Ciao a tutti!
Penso che una cosa veramente di fondamentale importanza e sulla quale secondo me si sta ponendo troppo poco l'accento sia l'ear training. Mi riferisco a quella consapevolezza di ogni singolo intervallo che permette di avere in testa la frase prima ancora di suonarla, e che permetta di esprimere qualcosa di esteticamente valido a prescindere dallo strumento (cosa che invece risulta essere un problema marcato per quei musicisti che come noi suonano strumenti fortemente visivi/geometrici, e per i quali viene data, soprattutto in una prima fase di apprendimento, una grande importanza ai box, alle posizioni e ad altri concetti di questo tipo).
Una cosa che noto è che spesso sembra quasi che si suonino determinate note col basso solo perché il dito ci cade sopra, solo perché la mano vi si muove automaticamente e senza una reale motivazione artistica/di linguaggio.
Il linguaggio, invece (penso si stia parlando principalmente di jazz ma credo sia un discorso applicabile a qualunque genere) è una cosa che deve partire prima di tutto dalla testa; è la testa che deve comandare le mani, e non il contrario (come facilmente può accadere in strumenti dal forte impatto visivo come il basso elettrico, con le sue geometrie e tutto il resto).
L'ideale secondo me sarebbe provare ad imparare a suonare (o anche solo a "strimpellare con criterio") un altro strumento, magari il piano, per avere una visuale improvvisativa diversa, per pensare alla musica e vederla in maniera diversa, svincolandosi dal basso. In alternativa, è
IMHO fondamentale provare a cantare le frasi, gli arpeggi, anche i walking… Cioè, sapere quello che si sta facendo e farlo a prescindere dallo strumento.
Lavorando proprio sull'ear training, prenderei delle frasi o dei pattern e proverei a cantarli, memorizzarli con la voce, modificarli in base alle conoscenze che si hanno del linguaggio, aggiungendo, togliendo, spostando delle note… In poche parole, assimilando in maniera profonda quello che si sta facendo, ed evitando di pensare e di vedere le cose sulla tastiera del basso, o di prendere un pattern su un II V I e spiaccicarglielo sopra e basta.
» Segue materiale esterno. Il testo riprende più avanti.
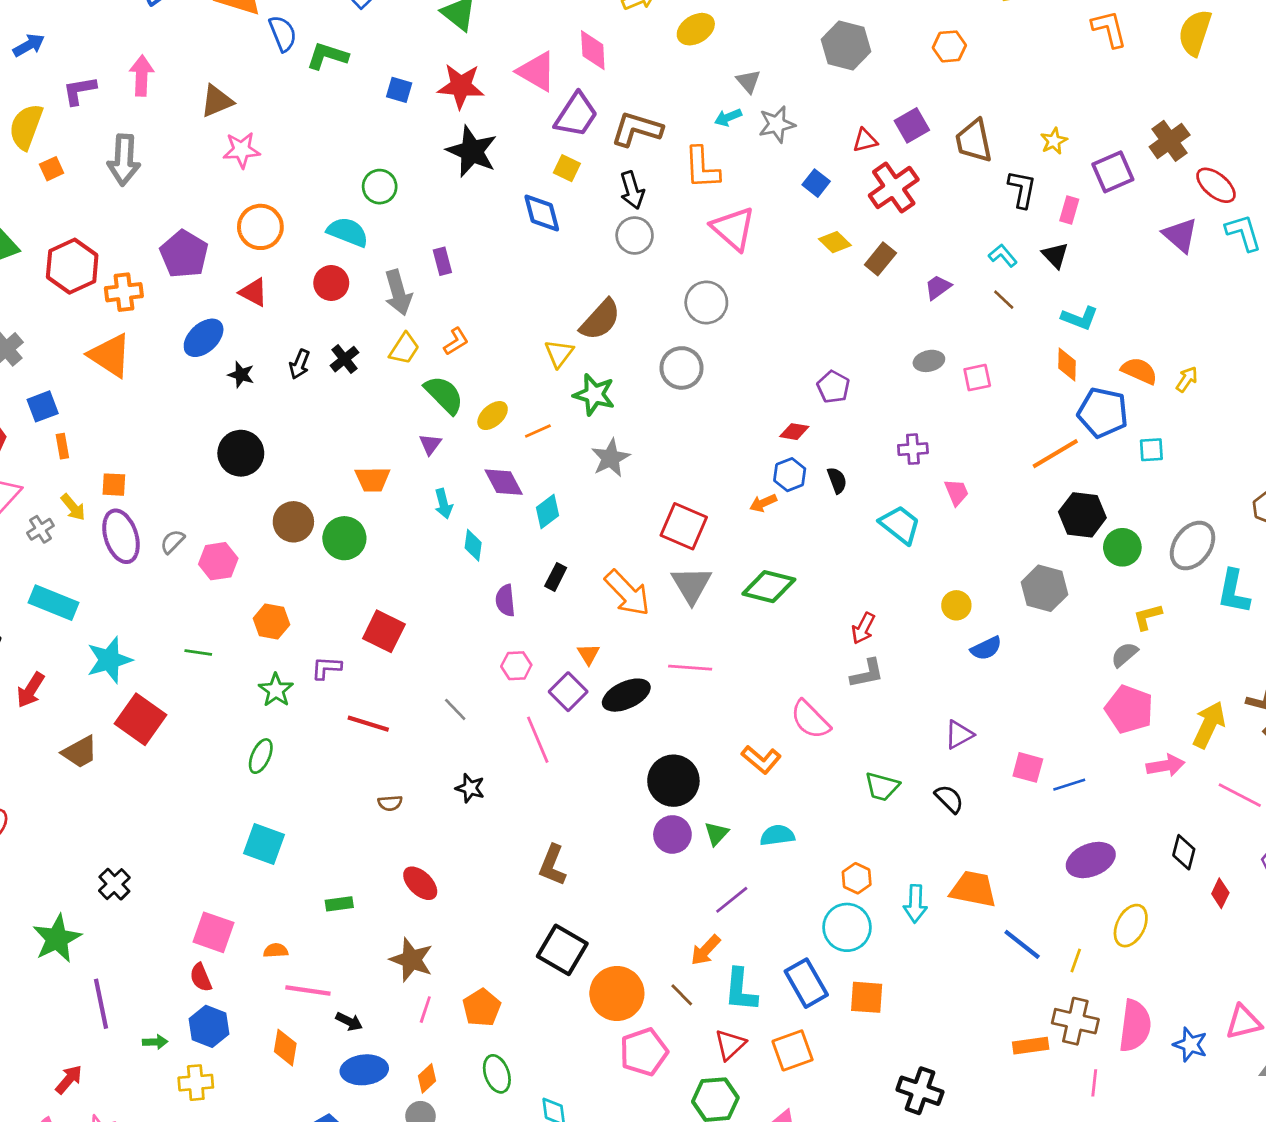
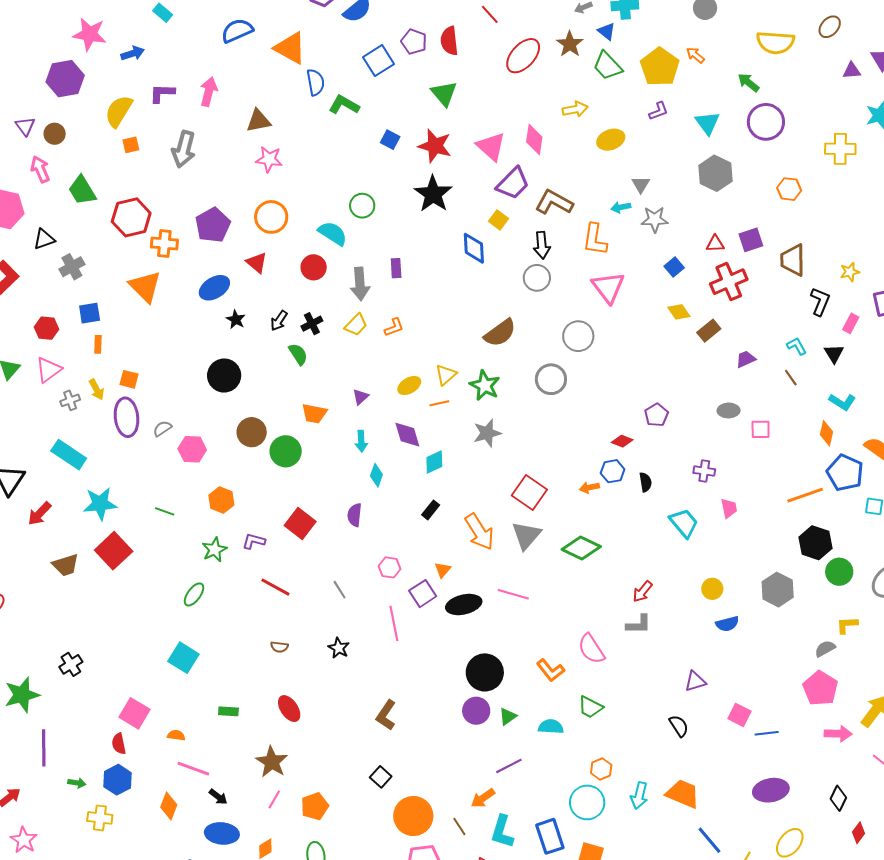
yellow triangle: (559, 353) -> (446, 375), moved
green semicircle: (444, 395) -> (298, 354), moved, size x0.7
purple semicircle: (505, 600) -> (355, 515), moved
green trapezoid: (882, 787) -> (590, 707), moved
black square: (562, 950) -> (381, 777), size x0.6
Può aiutare molto anche prendere delle frasi di musicisti che suonano strumenti diversi dal nostro (e che quindi non vincolano la loro visione della musica ad una tastiera e a dei box) e provarle in diverse posizioni, con diverse diteggiature, in diversi range della tastiera, e anche lì appropriandosene, modificandole, comprendendo il perché quel determinato grado dell'accordo è messo lì, in quel punto della battuta, che funzione estetica e sonora ha, cosa succede se si cambia una nota piuttosto che un'altra… Insomma, sviscerare la musica ed interiorizzare veramente quello che si studia, allontanando un po' lo strumento, paradossalmente.
Chiaramente tutto questo presuppone anche che si ascolti tanta musica per assimilare auralmente il linguaggio, le sue regole e la sua estetica. Si deve arrivare al punto di riuscire a cantare un bel solo o una bella linea senza basso in mano e senza pensare allo strumento… Da lì a suonare queste cose sarà solo questione di "connettersi" con lo strumento, ma il grosso (cioè pensare, sviluppare, avere a disposizione l'idea) è già stato fatto!
Spero di essere stato d'aiuto, scusatemi per il post eccessivamente lungo!